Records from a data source

********************

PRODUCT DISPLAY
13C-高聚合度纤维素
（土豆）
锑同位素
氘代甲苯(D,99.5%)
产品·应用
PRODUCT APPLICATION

********************

Work item: Return the records in their entirety. Keep every character as it is.

Answer to this exercise:
PRODUCT DISPLAY
13C-高聚合度纤维素
（土豆）
锑同位素
氘代甲苯(D,99.5%)
产品·应用
PRODUCT APPLICATION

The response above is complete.